To run the training script, should be able do to something like
module load singularity
singularity shell --bind /scratch/sankarak/data/clouds/:/data,/home/sankarak/clouds_dist/:~/ /scratch/sankarak/images/clouds.img
> python3 train.py
Given that you have the right environment setup, the quickest way to run the script (for dev purposes for instance) is:
$ python -m src.train --no_exp --output_dir .
# or even shorter
$ python -m src.train -n -o .
# > Load default conf in shared/defaults.yaml
# > Don't use a comet.ml experiment
# > Output everything here (.) - that means checkpoints and images
src/train.py
expects these flags:
t--message | -m "this is a message"
, in the spirit of a commit message, will be added to the comet experiment: exp.log_parameter("__message", opts.message)
--conf_name | -c largeLRs
the name of the training procedure configuration yaml
file. Argument to conf_name
is the name of the file to be found in config/
--output_dir | -o $SCRATCH/clouds/runs
where to store the procedure's output: images, comet files, checkpoints conf file etc.--offline | -f
default is a standard comet.ml experiment. on beluga, such experiments are not possible because compute nodes don't have an internet access so use this flag to dump the experiment locally in the model's output_path
In order to use comet.ml, do add a .comet.config
in the root of the repo on your machine/cluster:
[comet]
api_key=YOUR-API-KEY
workspace=YOUR-WORKSPACE
project_name=THE-PROJECT
[WARNING: PROCEDURE DOES NOT WORK FOR NOW, WORK IN PROGRESS]

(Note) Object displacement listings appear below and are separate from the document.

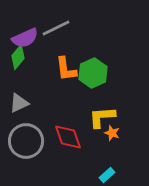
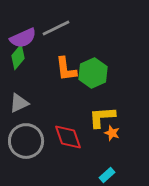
purple semicircle: moved 2 px left
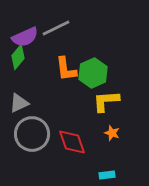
purple semicircle: moved 2 px right, 1 px up
yellow L-shape: moved 4 px right, 16 px up
red diamond: moved 4 px right, 5 px down
gray circle: moved 6 px right, 7 px up
cyan rectangle: rotated 35 degrees clockwise
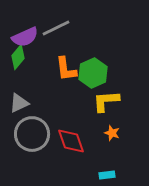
red diamond: moved 1 px left, 1 px up
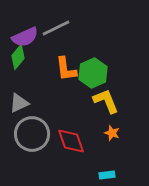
yellow L-shape: rotated 72 degrees clockwise
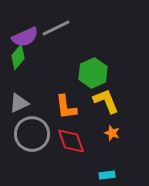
orange L-shape: moved 38 px down
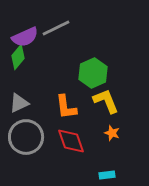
gray circle: moved 6 px left, 3 px down
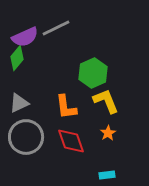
green diamond: moved 1 px left, 1 px down
orange star: moved 4 px left; rotated 21 degrees clockwise
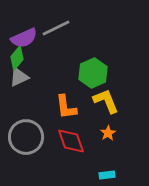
purple semicircle: moved 1 px left, 1 px down
gray triangle: moved 26 px up
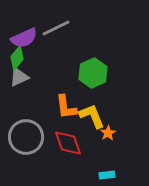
yellow L-shape: moved 14 px left, 15 px down
red diamond: moved 3 px left, 2 px down
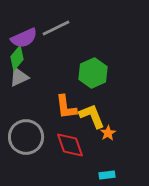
red diamond: moved 2 px right, 2 px down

Compute nodes don't have internet access! So to bypass this, install proxychains
(see hereafter) and then ssh to a login node and the compute node will be able to uplaod to comet! (Based on Joseph's post Dealing with internet restricted compute nodes in a cluster)
ssh -N -D 9050 beluga1 & proxychains4 -q python train.py
$ git clone git@github.com:rofl0r/proxychains-ng.git
$ cd proxychains-ng
$ mkdir ~/.local # don't do this if it already exists
$ ./configure --prefix=$HOME/.local
$ make & make install
$ make install-config
$ export PROXYCHAINS_CONF_FILE=$HOME/.local/etc/proxychains.conf # add this to your ~/.bash_profile
$ proxychains4 ping google.com # should work now
Remember: update this section when new arguments are added to the possible configrations
shared/defaults.yaml:
# -----------------------
# ----- Model -----
# -----------------------
model:
n_blocks: 5 # Number of Unet Blocks (total nb of blocks is therefore 2 * n_blocks)

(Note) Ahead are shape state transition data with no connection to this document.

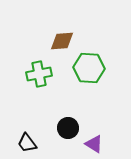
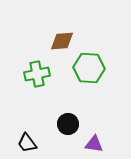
green cross: moved 2 px left
black circle: moved 4 px up
purple triangle: rotated 24 degrees counterclockwise
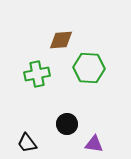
brown diamond: moved 1 px left, 1 px up
black circle: moved 1 px left
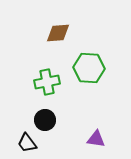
brown diamond: moved 3 px left, 7 px up
green cross: moved 10 px right, 8 px down
black circle: moved 22 px left, 4 px up
purple triangle: moved 2 px right, 5 px up
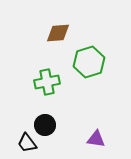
green hexagon: moved 6 px up; rotated 20 degrees counterclockwise
black circle: moved 5 px down
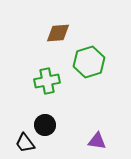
green cross: moved 1 px up
purple triangle: moved 1 px right, 2 px down
black trapezoid: moved 2 px left
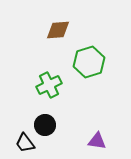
brown diamond: moved 3 px up
green cross: moved 2 px right, 4 px down; rotated 15 degrees counterclockwise
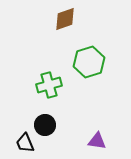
brown diamond: moved 7 px right, 11 px up; rotated 15 degrees counterclockwise
green cross: rotated 10 degrees clockwise
black trapezoid: rotated 15 degrees clockwise
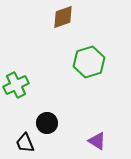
brown diamond: moved 2 px left, 2 px up
green cross: moved 33 px left; rotated 10 degrees counterclockwise
black circle: moved 2 px right, 2 px up
purple triangle: rotated 24 degrees clockwise
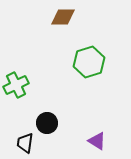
brown diamond: rotated 20 degrees clockwise
black trapezoid: rotated 30 degrees clockwise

filter_factors: null # list, scale factors ; default is 2 ** np.arange(n_blocks)
kernel_size: 3 # For the UNet Module
dropout: 0.25 # Pbty of setting a weight to 0
Cin: 44 # Number of channels in the input matrix
Cout: 3 # Number of channels in the output image
Cnoise: 0 # Number of channels dedicated to the noise - total input to Generator is Cnoise + Cin
bottleneck_dim: 44 # number of feature maps in the thinnest layer of the Unet
# ------------------------------
# ----- Train Params -----
# ------------------------------
train:
batch_size: 16
early_break_epoch: 0 # Break an epoch loop after early_break_epoch steps in this epoch
infer_every_steps: 5000 # How often to infer validation images
lambda_gan: 0.01 # Gan loss scaling constant
lambda_L: 1 # Matching loss scaling constant
lr_d: 0.0002 # Discriminator's learning rate
lr_g: 0.00005 # Generator's learning rate
matching_loss: l2 # Which matching loss to use: l2 | l1 | weighted
n_epochs: 100 # How many training epochs
num_D_accumulations: 8 # How many gradients to accumulate in current batch (different geenrator predictions) before doing one discriminator optimization step
save_every_steps: 5000 # How often to save the model's weights
store_images: false # Do you want to write infered images to disk
offline_losses_steps: 50 # how often to log the losses with no comet logs
# ---------------------------
# ----- Data Conf -----
# ---------------------------
data:
path: "/scratch/sankarak/data/clouds/" # Where's the data?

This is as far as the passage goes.